Raw data:
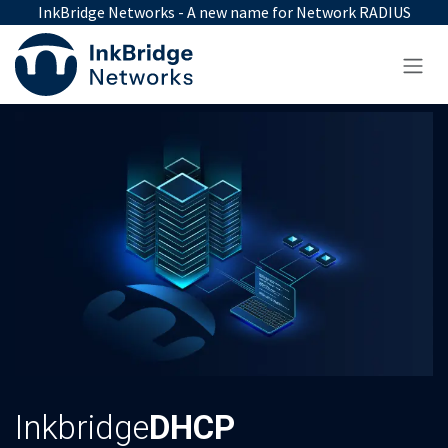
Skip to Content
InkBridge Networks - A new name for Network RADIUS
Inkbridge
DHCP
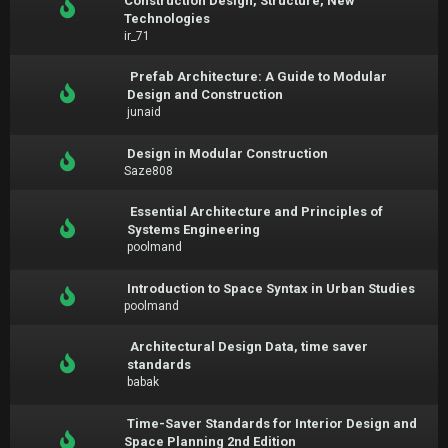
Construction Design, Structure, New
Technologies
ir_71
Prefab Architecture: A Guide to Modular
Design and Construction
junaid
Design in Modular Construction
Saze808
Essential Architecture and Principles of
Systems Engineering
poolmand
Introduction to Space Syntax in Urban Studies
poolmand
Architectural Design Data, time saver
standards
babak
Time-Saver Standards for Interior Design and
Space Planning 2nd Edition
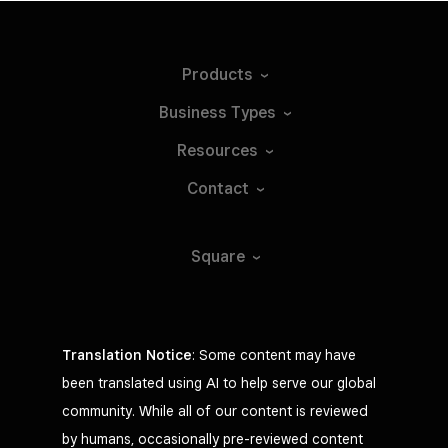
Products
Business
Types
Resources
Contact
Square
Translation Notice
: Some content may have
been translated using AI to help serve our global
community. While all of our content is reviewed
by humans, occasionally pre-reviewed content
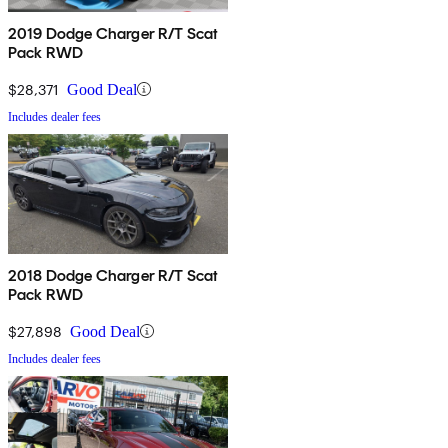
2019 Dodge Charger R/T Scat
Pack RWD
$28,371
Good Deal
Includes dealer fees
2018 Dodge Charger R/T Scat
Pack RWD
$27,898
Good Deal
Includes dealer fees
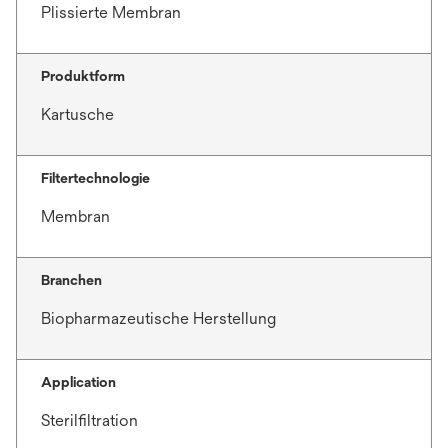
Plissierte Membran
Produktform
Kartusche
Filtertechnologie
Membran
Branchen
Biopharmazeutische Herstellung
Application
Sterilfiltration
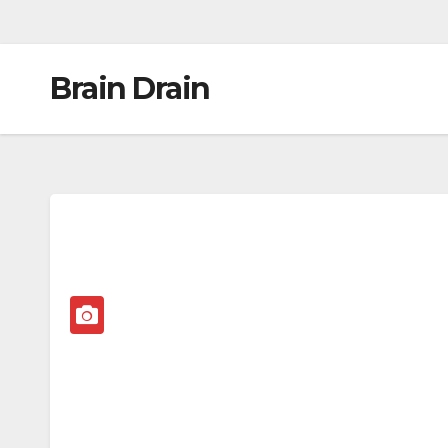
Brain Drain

Work request:
When you transcribe the entries, reproduce each line exactly and skip any picture.

Reply to the exercise:
Skip to Content
InkBridge Networks - A new name for Network RADIUS
Inkbridge
DHCP
Construction Design, Structure, New
Technologies
ir_71
Prefab Architecture: A Guide to Modular
Design and Construction
junaid
Design in Modular Construction
Saze808
Essential Architecture and Principles of
Systems Engineering
poolmand
Introduction to Space Syntax in Urban Studies
poolmand
Architectural Design Data, time saver
standards
babak
Time-Saver Standards for Interior Design and
Space Planning 2nd Edition
Products
Business
Types
Resources
Contact
Square
Translation Notice
: Some content may have
been translated using AI to help serve our global
community. While all of our content is reviewed
by humans, occasionally pre-reviewed content
2019 Dodge Charger R/T Scat
Pack RWD
$28,371
Good Deal
Includes dealer fees
2018 Dodge Charger R/T Scat
Pack RWD
$27,898
Good Deal
Includes dealer fees
Plissierte Membran
Produktform
Kartusche
Filtertechnologie
Membran
Branchen
Biopharmazeutische Herstellung
Application
Sterilfiltration
Brain Drain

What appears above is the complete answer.